(Items listed in a dataset)
-*-
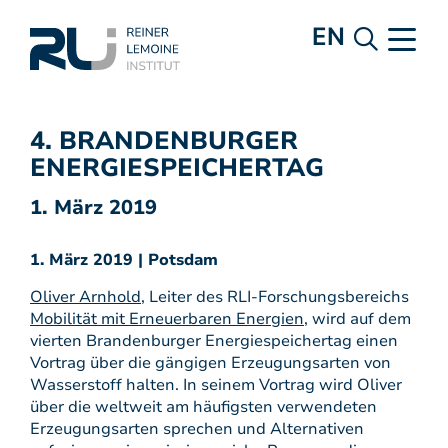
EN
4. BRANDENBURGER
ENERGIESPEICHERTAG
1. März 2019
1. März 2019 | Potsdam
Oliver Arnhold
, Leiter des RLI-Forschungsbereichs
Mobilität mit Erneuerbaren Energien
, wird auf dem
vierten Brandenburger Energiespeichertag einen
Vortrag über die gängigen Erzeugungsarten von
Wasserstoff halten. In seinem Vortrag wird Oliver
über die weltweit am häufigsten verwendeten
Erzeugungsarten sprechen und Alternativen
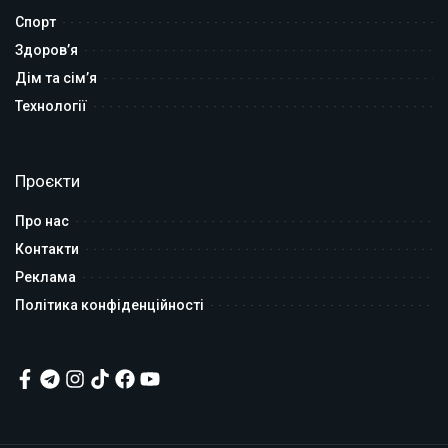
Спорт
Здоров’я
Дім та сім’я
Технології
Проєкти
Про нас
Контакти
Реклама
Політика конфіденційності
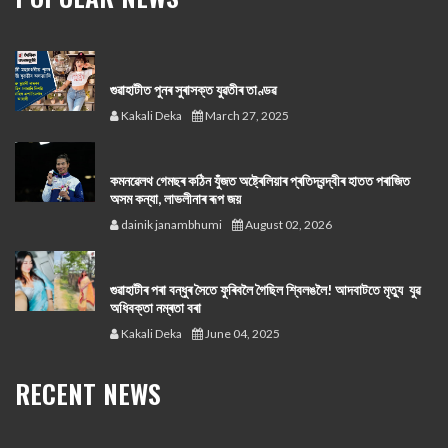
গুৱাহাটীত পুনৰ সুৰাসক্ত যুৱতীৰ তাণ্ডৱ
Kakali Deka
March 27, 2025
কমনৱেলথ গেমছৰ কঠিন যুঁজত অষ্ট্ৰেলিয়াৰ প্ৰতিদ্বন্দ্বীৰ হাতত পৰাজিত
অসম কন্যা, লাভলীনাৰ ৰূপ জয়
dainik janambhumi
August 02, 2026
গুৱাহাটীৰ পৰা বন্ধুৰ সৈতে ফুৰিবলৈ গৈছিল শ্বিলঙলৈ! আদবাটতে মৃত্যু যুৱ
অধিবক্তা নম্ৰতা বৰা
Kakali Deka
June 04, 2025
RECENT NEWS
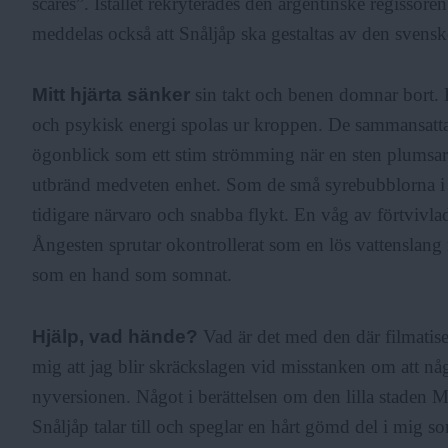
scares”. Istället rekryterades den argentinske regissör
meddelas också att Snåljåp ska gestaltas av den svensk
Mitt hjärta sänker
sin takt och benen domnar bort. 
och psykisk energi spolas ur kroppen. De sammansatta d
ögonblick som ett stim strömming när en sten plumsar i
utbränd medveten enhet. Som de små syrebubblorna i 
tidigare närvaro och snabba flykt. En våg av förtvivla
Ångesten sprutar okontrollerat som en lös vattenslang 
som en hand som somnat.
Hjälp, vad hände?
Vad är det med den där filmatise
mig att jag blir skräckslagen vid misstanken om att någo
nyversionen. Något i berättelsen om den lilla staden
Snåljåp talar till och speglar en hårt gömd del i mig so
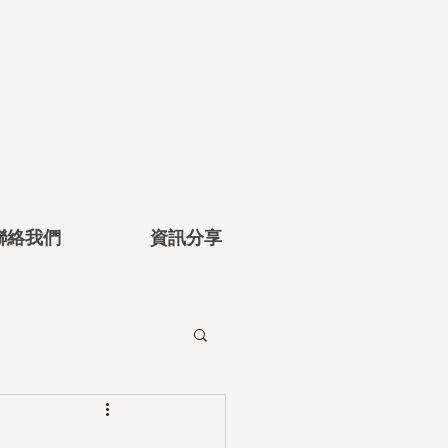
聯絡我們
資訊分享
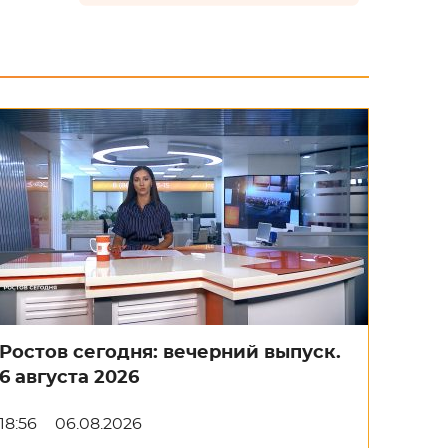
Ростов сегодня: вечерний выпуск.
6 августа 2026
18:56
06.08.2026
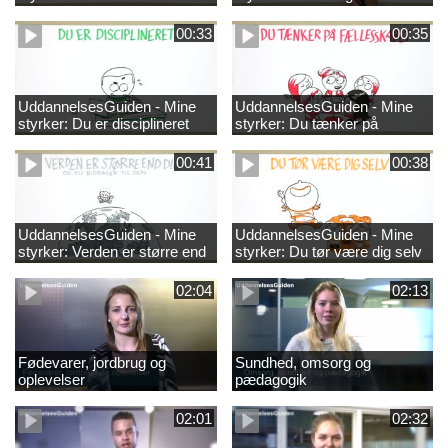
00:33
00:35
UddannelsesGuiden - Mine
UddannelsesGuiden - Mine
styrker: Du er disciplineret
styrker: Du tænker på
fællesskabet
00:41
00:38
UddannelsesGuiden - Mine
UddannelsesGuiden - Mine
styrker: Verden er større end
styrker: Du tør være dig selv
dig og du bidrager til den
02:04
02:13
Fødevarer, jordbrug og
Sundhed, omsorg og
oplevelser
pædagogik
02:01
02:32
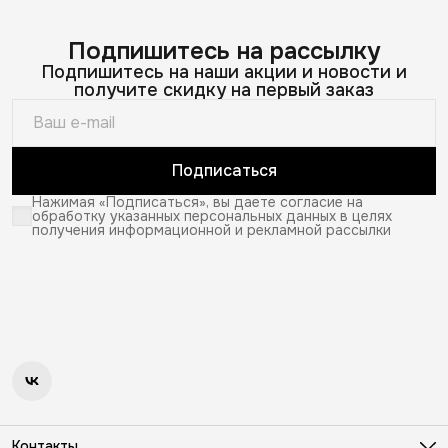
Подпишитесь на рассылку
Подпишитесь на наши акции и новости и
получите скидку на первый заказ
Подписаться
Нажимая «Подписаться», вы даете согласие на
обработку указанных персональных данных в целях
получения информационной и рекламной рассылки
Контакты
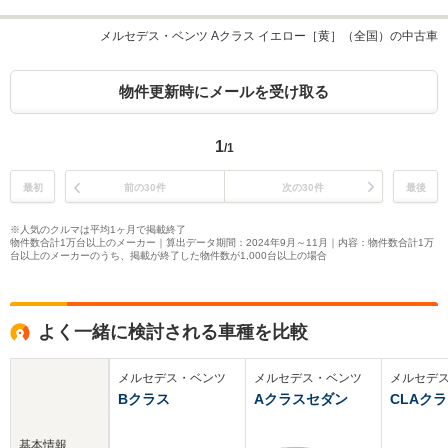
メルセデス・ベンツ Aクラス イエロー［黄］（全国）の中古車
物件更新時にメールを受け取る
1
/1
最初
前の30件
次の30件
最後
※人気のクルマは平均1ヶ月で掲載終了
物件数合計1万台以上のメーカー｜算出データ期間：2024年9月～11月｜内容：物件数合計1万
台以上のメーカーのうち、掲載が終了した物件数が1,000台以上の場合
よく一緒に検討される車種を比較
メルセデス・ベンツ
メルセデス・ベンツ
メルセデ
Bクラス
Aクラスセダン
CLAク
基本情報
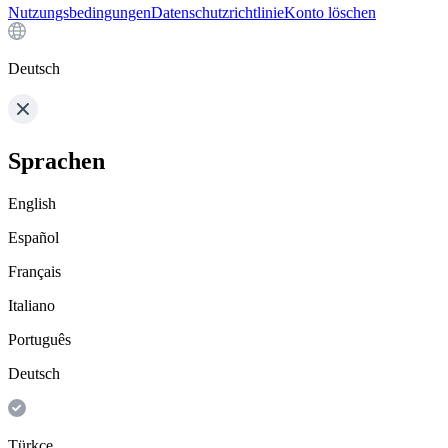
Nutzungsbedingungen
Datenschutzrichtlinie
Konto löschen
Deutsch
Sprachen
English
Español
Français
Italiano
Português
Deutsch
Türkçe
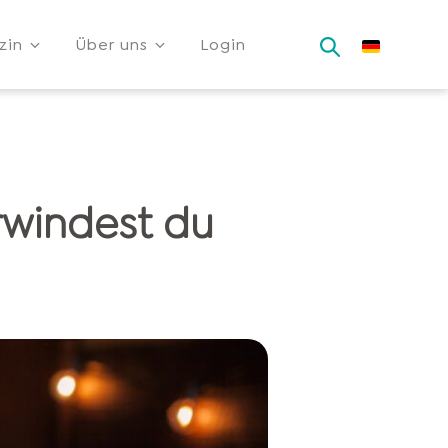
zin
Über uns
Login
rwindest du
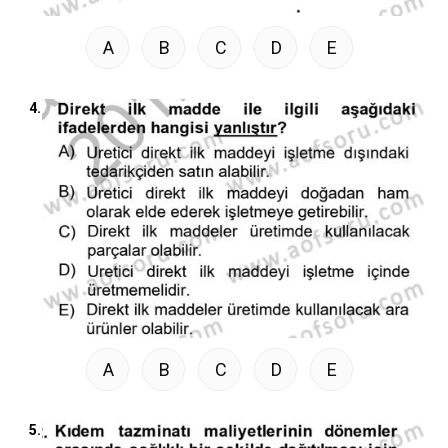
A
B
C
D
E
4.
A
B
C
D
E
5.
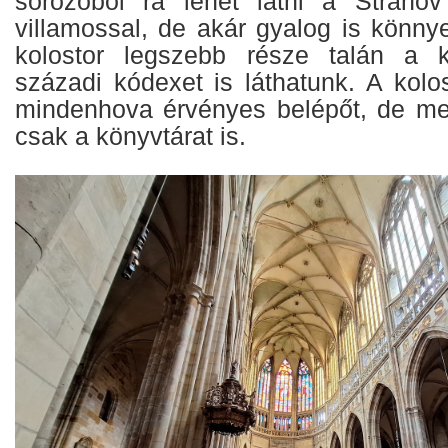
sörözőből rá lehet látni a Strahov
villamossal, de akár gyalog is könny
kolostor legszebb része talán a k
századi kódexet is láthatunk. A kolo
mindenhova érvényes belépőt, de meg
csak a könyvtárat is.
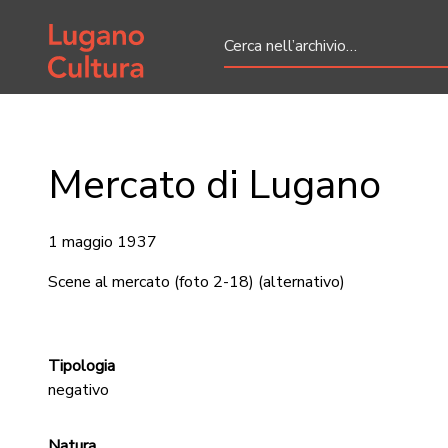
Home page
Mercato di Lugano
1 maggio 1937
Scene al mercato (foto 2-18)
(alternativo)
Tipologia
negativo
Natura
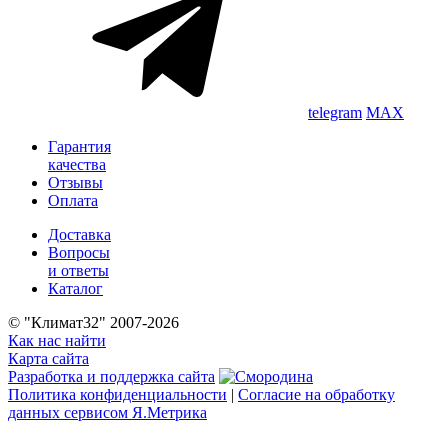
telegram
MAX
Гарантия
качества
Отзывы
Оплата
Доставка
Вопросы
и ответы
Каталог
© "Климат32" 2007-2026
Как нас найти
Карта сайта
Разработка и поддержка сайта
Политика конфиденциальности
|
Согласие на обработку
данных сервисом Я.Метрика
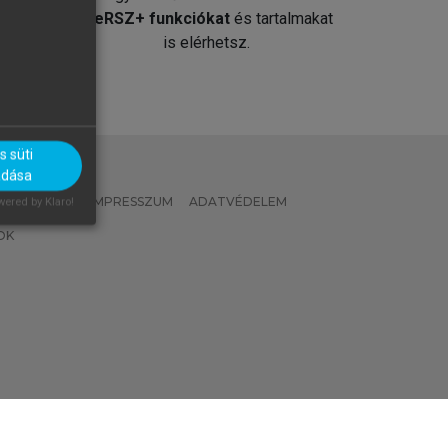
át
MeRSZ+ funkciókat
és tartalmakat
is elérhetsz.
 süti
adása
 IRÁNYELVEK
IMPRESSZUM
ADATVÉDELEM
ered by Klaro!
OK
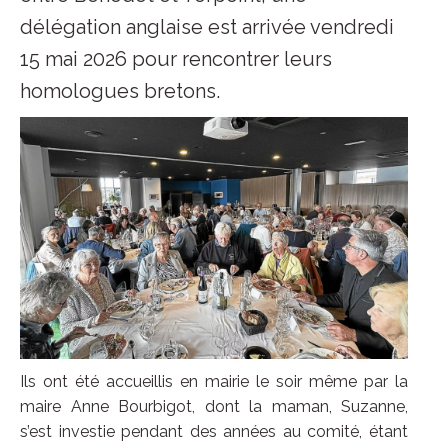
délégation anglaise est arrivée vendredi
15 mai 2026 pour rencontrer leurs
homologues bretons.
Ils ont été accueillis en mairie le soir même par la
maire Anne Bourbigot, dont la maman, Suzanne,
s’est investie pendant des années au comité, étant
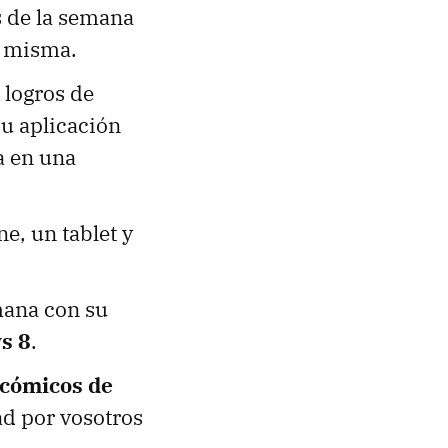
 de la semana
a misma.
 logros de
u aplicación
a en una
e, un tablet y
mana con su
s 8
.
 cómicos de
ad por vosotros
-*-
_Exercise description_.
An exact copy of the entries, minus the pictures, is what to return.

_Response below_.
EN
4. BRANDENBURGER
ENERGIESPEICHERTAG
1. März 2019
1. März 2019 | Potsdam
Oliver Arnhold
, Leiter des RLI-Forschungsbereichs
Mobilität mit Erneuerbaren Energien
, wird auf dem
vierten Brandenburger Energiespeichertag einen
Vortrag über die gängigen Erzeugungsarten von
Wasserstoff halten. In seinem Vortrag wird Oliver
über die weltweit am häufigsten verwendeten
Erzeugungsarten sprechen und Alternativen
Спорт
Здоров’я
Дім та сім’я
Технології
Проєкти
Про нас
Контакти
Реклама
Політика конфіденційності
গুৱাহাটীত পুনৰ সুৰাসক্ত যুৱতীৰ তাণ্ডৱ
Kakali Deka
March 27, 2025
কমনৱেলথ গেমছৰ কঠিন যুঁজত অষ্ট্ৰেলিয়াৰ প্ৰতিদ্বন্দ্বীৰ হাতত পৰাজিত
অসম কন্যা, লাভলীনাৰ ৰূপ জয়
dainik janambhumi
August 02, 2026
গুৱাহাটীৰ পৰা বন্ধুৰ সৈতে ফুৰিবলৈ গৈছিল শ্বিলঙলৈ! আদবাটতে মৃত্যু যুৱ
অধিবক্তা নম্ৰতা বৰা
Kakali Deka
June 04, 2025
RECENT NEWS
scares”. Istället rekryterades den argentinske regissör
meddelas också att Snåljåp ska gestaltas av den svensk
Mitt hjärta sänker
sin takt och benen domnar bort. 
och psykisk energi spolas ur kroppen. De sammansatta d
ögonblick som ett stim strömming när en sten plumsar i
utbränd medveten enhet. Som de små syrebubblorna i 
tidigare närvaro och snabba flykt. En våg av förtvivla
Ångesten sprutar okontrollerat som en lös vattenslang 
som en hand som somnat.
Hjälp, vad hände?
Vad är det med den där filmatise
mig att jag blir skräckslagen vid misstanken om att någo
nyversionen. Något i berättelsen om den lilla staden
Snåljåp talar till och speglar en hårt gömd del i mig so
聯絡我們
資訊分享
Ростов сегодня: вечерний выпуск.
6 августа 2026
18:56
06.08.2026
00:33
00:35
UddannelsesGuiden - Mine
UddannelsesGuiden - Mine
styrker: Du er disciplineret
styrker: Du tænker på
fællesskabet
00:41
00:38
UddannelsesGuiden - Mine
UddannelsesGuiden - Mine
styrker: Verden er større end
styrker: Du tør være dig selv
dig og du bidrager til den
02:04
02:13
Fødevarer, jordbrug og
Sundhed, omsorg og
oplevelser
pædagogik
02:01
02:32
Подпишитесь на рассылку
Подпишитесь на наши акции и новости и
получите скидку на первый заказ
Подписаться
Нажимая «Подписаться», вы даете согласие на
обработку указанных персональных данных в целях
получения информационной и рекламной рассылки
Контакты
メルセデス・ベンツ Aクラス イエロー［黄］（全国）の中古車
物件更新時にメールを受け取る
1
/1
最初
前の30件
次の30件
最後
※人気のクルマは平均1ヶ月で掲載終了
物件数合計1万台以上のメーカー｜算出データ期間：2024年9月～11月｜内容：物件数合計1万
台以上のメーカーのうち、掲載が終了した物件数が1,000台以上の場合
よく一緒に検討される車種を比較
メルセデス・ベンツ
メルセデス・ベンツ
メルセデ
Bクラス
Aクラスセダン
CLAク
基本情報
Nutzungsbedingungen
Datenschutzrichtlinie
Konto löschen
Deutsch
Sprachen
English
Español
Français
Italiano
Português
Deutsch
Türkçe
zin
Über uns
Login
rwindest du
A
B
C
D
E
4.
A
B
C
D
E
5.
sörözőből rá lehet látni a Strahov
villamossal, de akár gyalog is könny
kolostor legszebb része talán a k
századi kódexet is láthatunk. A kolo
mindenhova érvényes belépőt, de meg
csak a könyvtárat is.
Home page
Mercato di Lugano
1 maggio 1937
Scene al mercato (foto 2-18)
(alternativo)
Tipologia
negativo
Natura
telegram
MAX
Гарантия
качества
Отзывы
Оплата
Доставка
Вопросы
и ответы
Каталог
© "Климат32" 2007-2026
Как нас найти
Карта сайта
Разработка и поддержка сайта
Политика конфиденциальности
|
Согласие на обработку
данных сервисом Я.Метрика
át
MeRSZ+ funkciókat
és tartalmakat
is elérhetsz.
 süti
adása
 IRÁNYELVEK
IMPRESSZUM
ADATVÉDELEM
ered by Klaro!
OK
délégation anglaise est arrivée vendredi
15 mai 2026 pour rencontrer leurs
homologues bretons.
Ils ont été accueillis en mairie le soir même par la
maire Anne Bourbigot, dont la maman, Suzanne,
s’est investie pendant des années au comité, étant
 de la semana
a misma.
 logros de
u aplicación
a en una
e, un tablet y
mana con su
s 8
.
 cómicos de
ad por vosotros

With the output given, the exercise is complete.